Convention Climat : « il ne fait aucun doute que, si elles avaient été versées au débat public, la plupart de ces propositions auraient été jugées indéfendables. »

« Ce qui clive le plus la société devient consensuel dès qu’on se donne la peine de le discuter sur une base factuelle. Ce n’est que lors de la convention que nombre des 150 citoyens sélectionnés ont découvert la gravité du problème climatique. Et pourtant l’écrasante majorité d’entre eux a approuvé des propositions ambitieuses. » (Stéphane Foucart, Le Monde du 5 juillet)

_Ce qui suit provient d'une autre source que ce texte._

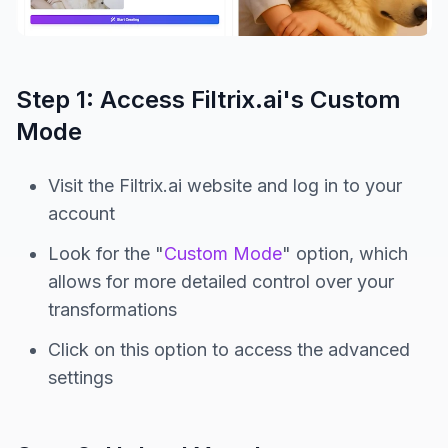
Step 1: Access Filtrix.ai's Custom
Mode
Visit the Filtrix.ai website and log in to your
account
Look for the "
Custom Mode
" option, which
allows for more detailed control over your
transformations
Click on this option to access the advanced
settings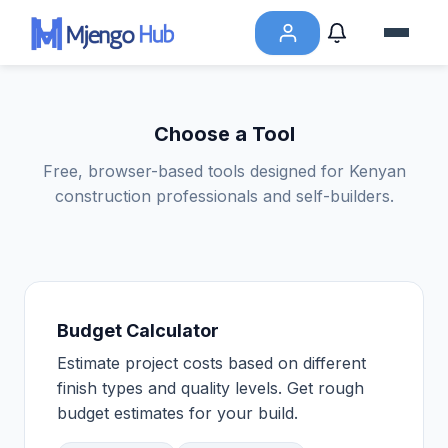
Choose a Tool
Free, browser-based tools designed for Kenyan
construction professionals and self-builders.
Budget Calculator
Estimate project costs based on different
finish types and quality levels. Get rough
budget estimates for your build.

La Convention ou la déconnexion du militantisme écologiste

Certains militants écologistes sont tellement empreints d’une vision fantasmée du monde que naïvement, ils affichent eux-mêmes leurs incohérences.

En l’occurrence, il ne vient pas à l’idée du chroniqueur que si les propositions de la convention avaient été jugées indéfendables par les citoyens ordinaires, c’est peut-être qu’elles le sont effectivement ?

Le citoyen ordinaire penserait que le jugement est négatif : la convention a accouché d’un bazar inapplicable. Mais non, le chroniqueur, lui, en fait un cri de victoire : on a contourné l’avis des citoyens. Cela en dit long sur sa conception de la démocratie.

En fait, après 6 mois de cohabitation, de bourrage de crâne et de descriptions apocalyptiques de notre futur, les participants à la convention ne sont plus des citoyens ordinaires. Ils deviennent eux-mêmes des experts. Des experts désinformés, certes, mais qui ont en apparence acquis la légitimité des savants, du moins le croient-ils.

On arrive ainsi au paradoxe de ce genre de démarche faussement participative : soit les tirés au sort restent des citoyens lambda, et ils n’ont aucune légitimité, hormis d’être dépositaire du « bon sens », ce qui est un peu léger pour présenter des solutions à des problèmes complexes.

Soit on les « informe », et l’assemblée devient une énième commission « d’experts institutionnels », comme il en existe déjà des dizaines. Et on sait ce que cela devient.

L’État dispose déjà de procédures de consultation, mais les détourne

Or, l’État dispose déjà de pléthore de procédures de concertation pour légiférer. Les deux chambres, d’abord, fortes de leurs commissions, qui produisent parfois des analyses pertinentes, souvent au Sénat d’ailleurs.

Ensuite, la Commission du débat public peut intervenir. Elle est bien mieux outillée et structurée que les commissions opportunistes créées par le Président, comme le Grand débat, ou cette convention. Enfin, toute loi doit être précédée d’une consultation publique.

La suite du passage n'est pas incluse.